## SUPPLIED MATERIAL

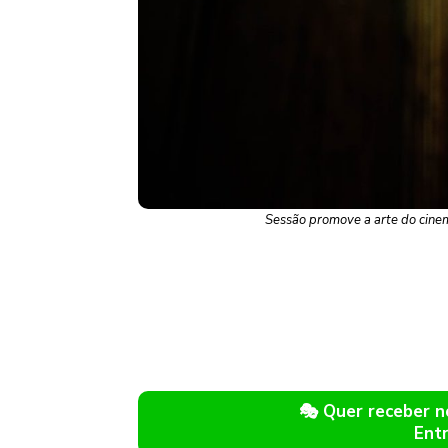
Sessão promove a arte do cinema
🎭 Quer receber 
Ent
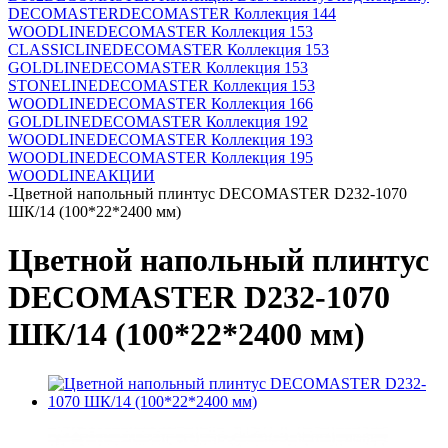
DECOMASTER
DECOMASTER Коллекция 144
WOODLINE
DECOMASTER Коллекция 153
CLASSICLINE
DECOMASTER Коллекция 153
GOLDLINE
DECOMASTER Коллекция 153
STONELINE
DECOMASTER Коллекция 153
WOODLINE
DECOMASTER Коллекция 166
GOLDLINE
DECOMASTER Коллекция 192
WOODLINE
DECOMASTER Коллекция 193
WOODLINE
DECOMASTER Коллекция 195
WOODLINE
АКЦИИ
-
Цветной напольный плинтус DECOMASTER D232-1070
ШК/14 (100*22*2400 мм)
Цветной напольный плинтус
DECOMASTER D232-1070
ШК/14 (100*22*2400 мм)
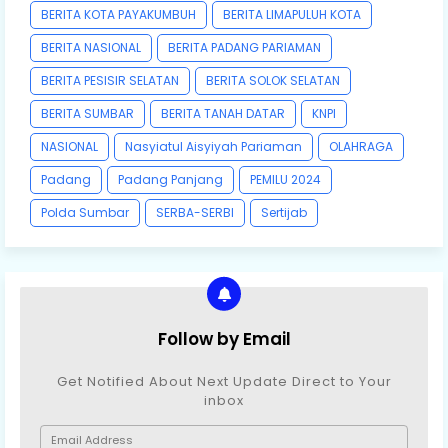
BERITA KOTA PAYAKUMBUH
BERITA LIMAPULUH KOTA
BERITA NASIONAL
BERITA PADANG PARIAMAN
BERITA PESISIR SELATAN
BERITA SOLOK SELATAN
BERITA SUMBAR
BERITA TANAH DATAR
KNPI
NASIONAL
Nasyiatul Aisyiyah Pariaman
OLAHRAGA
Padang
Padang Panjang
PEMILU 2024
Polda Sumbar
SERBA-SERBI
Sertijab
Follow by Email
Get Notified About Next Update Direct to Your
inbox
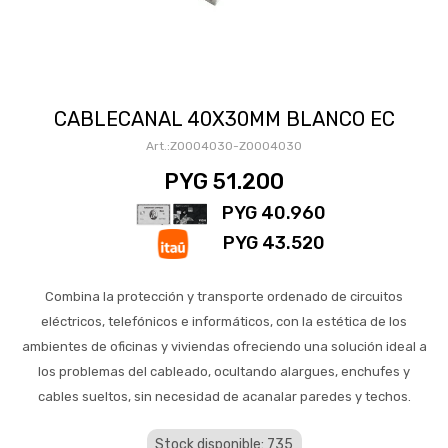
CABLECANAL 40X30MM BLANCO EC
ZO004030-ZO004030
PYG
51.200
PYG
40.960
PYG
43.520
Combina la protección y transporte ordenado de circuitos
eléctricos, telefónicos e informáticos, con la estética de los
ambientes de oficinas y viviendas ofreciendo una solución ideal a
los problemas del cableado, ocultando alargues, enchufes y
cables sueltos, sin necesidad de acanalar paredes y techos.
Stock disponible: 735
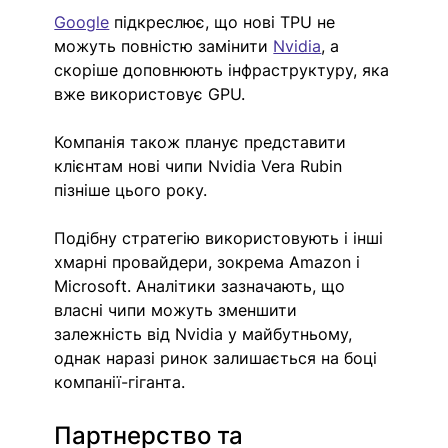
Google
 підкреслює, що нові TPU не 
можуть повністю замінити 
Nvidia
, а 
скоріше доповнюють інфраструктуру, яка 
вже використовує GPU.
Компанія також планує представити 
клієнтам нові чипи Nvidia Vera Rubin 
пізніше цього року. 
Подібну стратегію використовують і інші 
хмарні провайдери, зокрема Amazon і 
Microsoft. Аналітики зазначають, що 
власні чипи можуть зменшити 
залежність від Nvidia у майбутньому, 
однак наразі ринок залишається на боці 
компанії-гіганта.
Партнерство та 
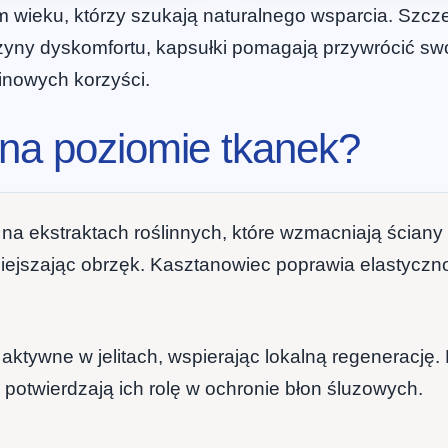
 wieku, którzy szukają naturalnego wsparcia. Szcze
czyny dyskomfortu, kapsułki pomagają przywrócić s
minowych korzyści.
 na poziomie tkanek?
 na ekstraktach roślinnych, które wzmacniają ściany 
zmniejszając obrzęk. Kasztanowiec poprawia elastycz
 aktywne w jelitach, wspierając lokalną regenerację
potwierdzają ich rolę w ochronie błon śluzowych.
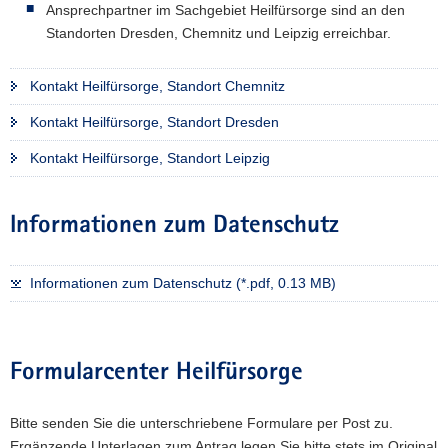
Ansprechpartner im Sachgebiet Heilfürsorge sind an den
Standorten Dresden, Chemnitz und Leipzig erreichbar.
Kontakt Heilfürsorge, Standort Chemnitz
Kontakt Heilfürsorge, Standort Dresden
Kontakt Heilfürsorge, Standort Leipzig
Informationen zum Datenschutz
Informationen zum Datenschutz (*.pdf, 0.13 MB)
Formularcenter Heilfürsorge
Bitte senden Sie die unterschriebene Formulare per Post zu.
Ergänzende Unterlagen zum Antrag legen Sie bitte stets im Original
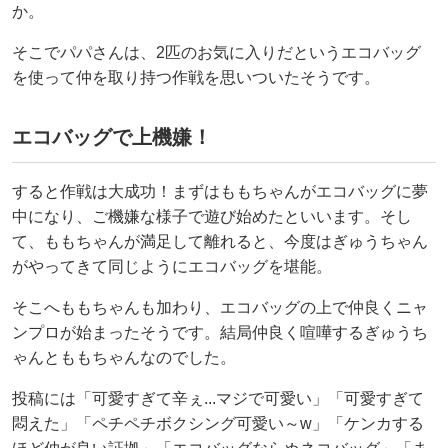
か。
そこでパパさんは、2匹のお気に入りだというエコバッグ
を使って仲を取り持つ作戦を思いついたそうです。
エコバッグで上機嫌！
すると作戦は大成功！まずはももちゃんがエコバッグに夢
中になり、ご機嫌な様子で遊び始めたといいます。そし
て、ももちゃんが満足して離れると、今度はぎゅうちゃん
がやってきて同じようにエコバッグを堪能。
そこへももちゃんも加わり、エコバッグの上で仲良くニャ
ンプロが始まったそうです。結局仲良く喧嘩するぎゅうち
ゃんとももちゃんなのでした。
投稿には「可愛すぎて辛ぇ...マジで可愛い」「可愛すぎて
悶えた」「ペチペチボクシング可愛い～w」「ケンカする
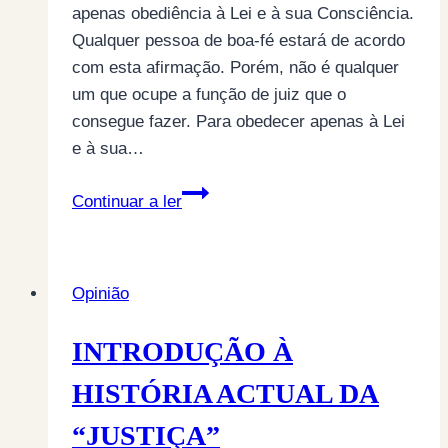
apenas obediência à Lei e à sua Consciência.
Qualquer pessoa de boa-fé estará de acordo
com esta afirmação. Porém, não é qualquer
um que ocupe a função de juiz que o
consegue fazer. Para obedecer apenas à Lei
e à sua…
HÁ
Continuar a ler
JUÍZES
QUE
NÃO
Opinião
CONSEGUEM
SER
INTRODUÇÃO À
IRRESPONSÁVEIS…
HISTÓRIA ACTUAL DA
“JUSTIÇA”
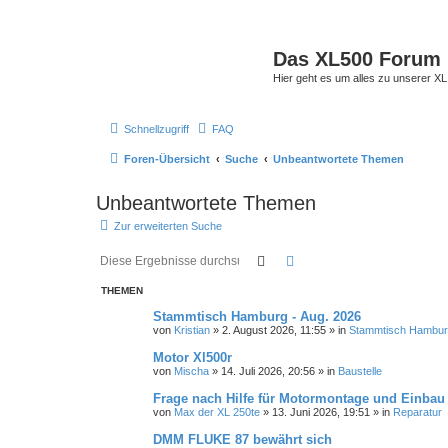
Das XL500 Forum
Hier geht es um alles zu unserer
Schnellzugriff
FAQ
Foren-Übersicht
Suche
Unbeantwortete Themen
Unbeantwortete Themen
Zur erweiterten Suche
Suche
Erweiterte Suche
THEMEN
Stammtisch Hamburg - Aug. 2026
von
Kristian
»
2. August 2026, 11:55
» in
Stammtisch Hambu
Motor Xl500r
von
Mischa
»
14. Juli 2026, 20:56
» in
Baustelle
Frage nach Hilfe für Motormontage und Einba
von
Max der XL 250te
»
13. Juni 2026, 19:51
» in
Reparatur
DMM FLUKE 87 bewährt sich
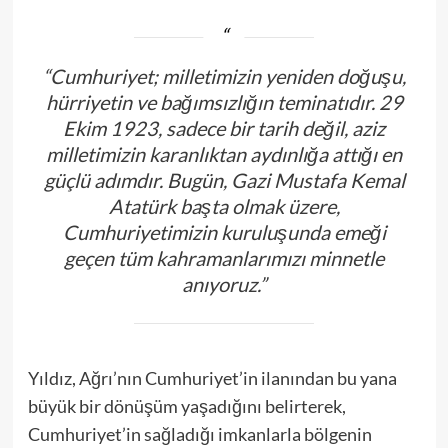
“Cumhuriyet; milletimizin yeniden doğuşu,
hürriyetin ve bağımsızlığın teminatıdır. 29
Ekim 1923, sadece bir tarih değil, aziz
milletimizin karanlıktan aydınlığa attığı en
güçlü adımdır. Bugün, Gazi Mustafa Kemal
Atatürk başta olmak üzere,
Cumhuriyetimizin kuruluşunda emeği
geçen tüm kahramanlarımızı minnetle
anıyoruz.”
Yıldız, Ağrı’nın Cumhuriyet’in ilanından bu yana
büyük bir dönüşüm yaşadığını belirterek,
Cumhuriyet’in sağladığı imkanlarla bölgenin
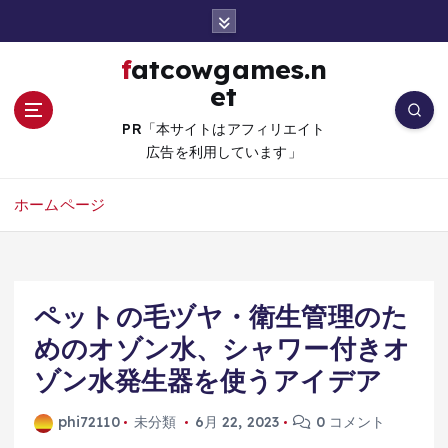
コ
ン
テ
fatcowgames.n
ン
et
ツ
へ
PR「本サイトはアフィリエイト
移
広告を利用しています」
動
ホームページ
ペットの毛ヅヤ・衛生管理のた
めのオゾン水、シャワー付きオ
ゾン水発生器を使うアイデア
phi72110
未分類
6月 22, 2023
0 コメント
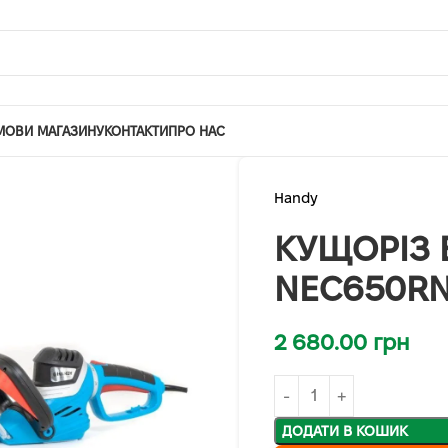
МОВИ МАГАЗИНУ
КОНТАКТИ
ПРО НАС
Handy
КУЩОРІЗ 
NEC650R
2 680.00
грн
ДОДАТИ В КОШИК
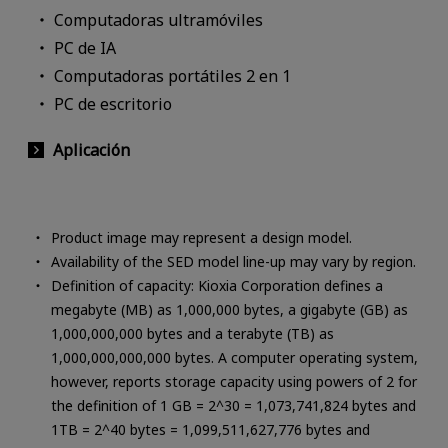
Computadoras ultramóviles
PC de IA
Computadoras portátiles 2 en 1
PC de escritorio
Aplicación
Product image may represent a design model.
Availability of the SED model line-up may vary by region.
Definition of capacity: Kioxia Corporation defines a
megabyte (MB) as 1,000,000 bytes, a gigabyte (GB) as
1,000,000,000 bytes and a terabyte (TB) as
1,000,000,000,000 bytes. A computer operating system,
however, reports storage capacity using powers of 2 for
the definition of 1 GB = 2^30 = 1,073,741,824 bytes and
1TB = 2^40 bytes = 1,099,511,627,776 bytes and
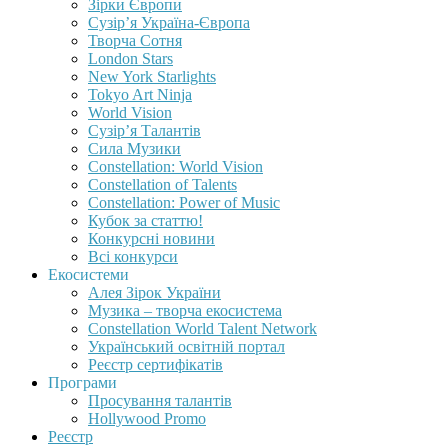
Зірки Європи
Сузір’я Україна-Європа
Творча Сотня
London Stars
New York Starlights
Tokyo Art Ninja
World Vision
Сузір’я Талантів
Сила Музики
Constellation: World Vision
Constellation of Talents
Constellation: Power of Music
Кубок за статтю!
Конкурсні новини
Всі конкурси
Екосистеми
Алея Зірок України
Музика – творча екосистема
Constellation World Talent Network
Український освітній портал
Реєстр сертифікатів
Програми
Просування талантів
Hollywood Promo
Реєстр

## TRY IT
Provide an exact transcript of the lines from the one that holds "Сузір’я Україна-Європа" through the final line of the data above.

## PROBLEM SOLUTION
Сузір’я Україна-Європа
Творча Сотня
London Stars
New York Starlights
Tokyo Art Ninja
World Vision
Сузір’я Талантів
Сила Музики
Constellation: World Vision
Constellation of Talents
Constellation: Power of Music
Кубок за статтю!
Конкурсні новини
Всі конкурси
Екосистеми
Алея Зірок України
Музика – творча екосистема
Constellation World Talent Network
Український освітній портал
Реєстр сертифікатів
Програми
Просування талантів
Hollywood Promo
Реєстр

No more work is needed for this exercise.